Exploding barrels are a nice addition to any game. Devastro 2 already had some but I wanted to make them more fun. Decided to add a burning phase that would indicate a barrel is about to explode.
The fire animation was created in Blender and the smoke is a particle system running live in the game.
Explosion chains are now much more fun too.
This time I focused on the “aim” part… adjusted range and accuracy to make each weapon more unique. There are also new crosshairs which resize based on the accuracy.
The one in the video is my current favorite but there are other options…
The alien AI was a mess. It tried too hard to be clever. The code was fragile and the behaviour unstable.
I threw it all out and implemented a simple flock / boid algorithm. The aliens will stick together and try to approach the player in natural looking groups.
A* pathfinding is gone too. Instead, the player character drops invisible scent markers with a limited lifetime. If aliens cannot get a clear line-of-sight to the player, they will look for the scent dots and follow them. That can eventually lead them back to the player, even around corners etc. It makes it look like the aliens know what they’re doing. Which, of course, they don’t.
The new tileset is coming together nicely. I made a “master sheet” with all the tiles to keep things organized.
I implemented a new material system for tiles. In addition to the visible texture, each tile had a lower resolution bitmap which defined the material at a given spot. This was used for special FX like bullet impacts that vary based on the ground material they hit.
I got rid of that and switched to a polygon based approach which plugs into Box2D. Material polygons are created as invisible objects in Blender and exported into the game.
I also changed the way fences are placed on the map. They are now baked into tiles, so map editing is much easier.
The metatile system is still in place but without the editor. I get enough variety from Blender & Pixelmator alone, so it wasn’t so useful. However I now use its multi-layer feature to draw the fences, because they need to have separate ground / shadow / foreground layers for proper z-ordering.
The first voice recording session for Devastro 2 is over! 200 lines of dialog, 2 different characters, 30 minutes of voice recorded.
The session took place in a professional studio and was handled by Tomáš Karásek aka gaex. Both characters were voiced by the talented James Harries.
Big thanks to you guys!
To keep track of everything, I have a Google Sheets table with extra information about each line, such as the character name, output filename and a number of “tags” that connect the line to in-game events or other dialog lines. This metadata is exported into the game and helps me build dynamic conversations or reactions at runtime.
There’s also a column to generate the audio using the “say” command.
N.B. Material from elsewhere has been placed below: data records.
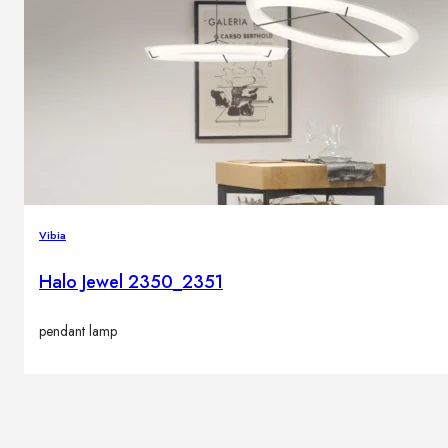
Brands
Contacts
Vibia
Halo Jewel 2350_2351
pendant lamp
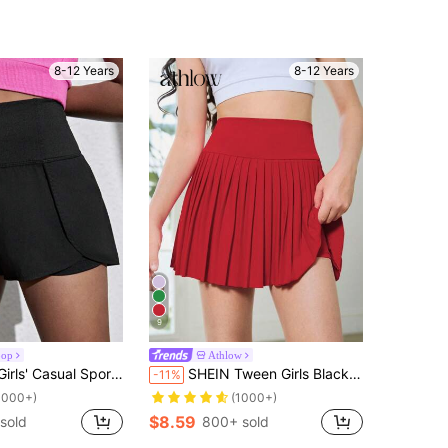
8-12 Years
8-12 Years
9
oop
Athlow
Sports Shorts With Built-In Anti-Light Shorts
SHEIN Tween Girls Black Leggings With Built-In Modesty Shorts, Elastic Knit Bike Shorts For Running, Moisture-Wicking & Sweat Absorbing, Autumn Winter, Fall
-11%
1000+)
(1000+)
$8.59
sold
800+ sold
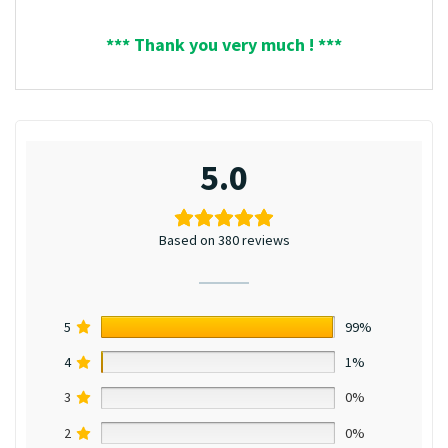
*** Thank you very much ! ***
5.0
Based on 380 reviews
5
99%
4
1%
3
0%
2
0%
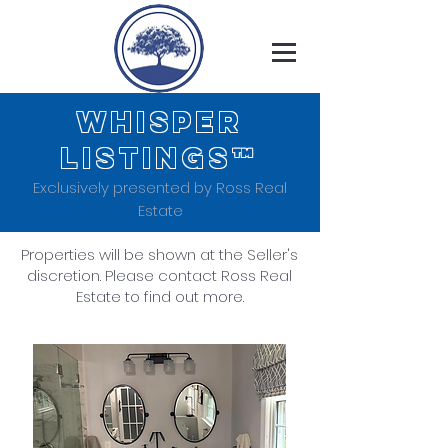
WHISPER
LISTINGS™
Exclusively presented by Ross Real
Estate
Properties will be shown at the Seller's
discretion. Please contact Ross Real
Estate to find out more.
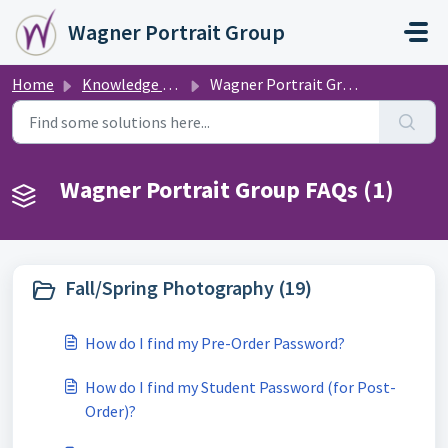
Skip to main content
Wagner Portrait Group
Home
Knowledge base
Wagner Portrait Group FAQs
Wagner Portrait Group FAQs (1)
Fall/Spring Photography (19)
How do I find my Pre-Order Password?
How do I find my Student Password (for Post-
Order)?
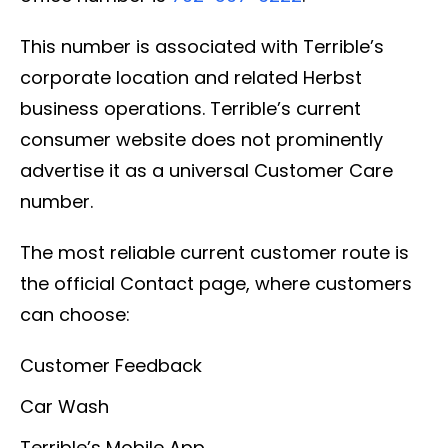
This number is associated with Terrible’s
corporate location and related Herbst
business operations. Terrible’s current
consumer website does not prominently
advertise it as a universal Customer Care
number.
The most reliable current customer route is
the official Contact page, where customers
can choose:
Customer Feedback
Car Wash
Terrible’s Mobile App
I can run all of them in a batch and get all the audio spoken by a synthetic voice for testing before going to the studio.
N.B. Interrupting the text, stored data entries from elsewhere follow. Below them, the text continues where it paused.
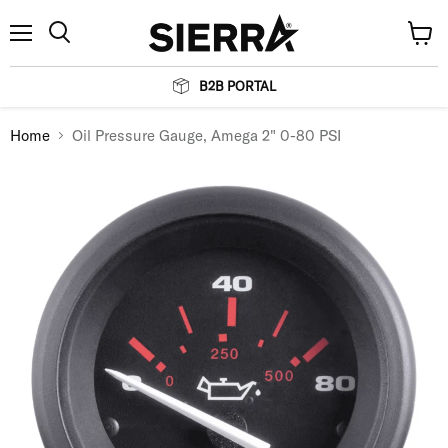
Menu
View
Search
cart
B2B PORTAL
Home
Oil Pressure Gauge, Amega 2" 0-80 PSI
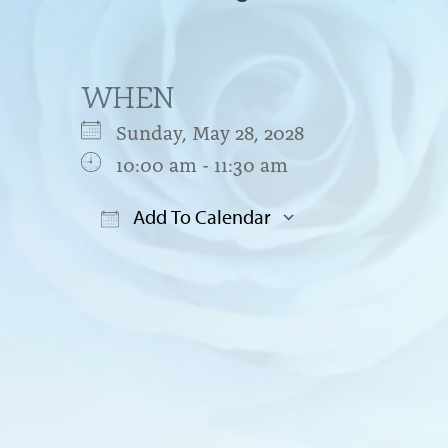
WHEN
Sunday, May 28, 2028
10:00 am - 11:30 am
Add To Calendar
Download ICS
Google Cal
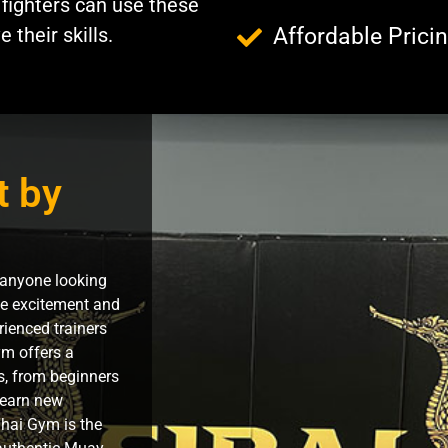
 fighters can use these
their skills.
Affordable Prici
t by
 anyone looking
the excitement and
rienced trainers
m offers a
ls, from beginners
 learn new
hai Gym is the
I played with the main menu title a little bit. To hammer home the “gun being loaded” idea, I set the materials on the “2” to resemble a bullet. Small change but something new to look at every time I launch the game.
I’m still planning to do another pass on the whole thing, fix letter spacing and add a few more details.
Currently I’m working on the dialogs for the game. After watching some footage from Call of Duty: Black Ops Cold War, I knew I had to have subtitles just like that.
Here’s how it works: if a subtitle comes to an empty screen, it goes to the top line. The second one will go to the line below. Any following subtitles push the existing ones up; the top one disappears. After a short delay any subtitle simply fades out.
Getting this right was quite a challenge. It took me over 3 hours to figure out all the edge cases and make the animations robust enough to handle them. I had a lot of fun making this and I’m happy to have such a nice little system in the game.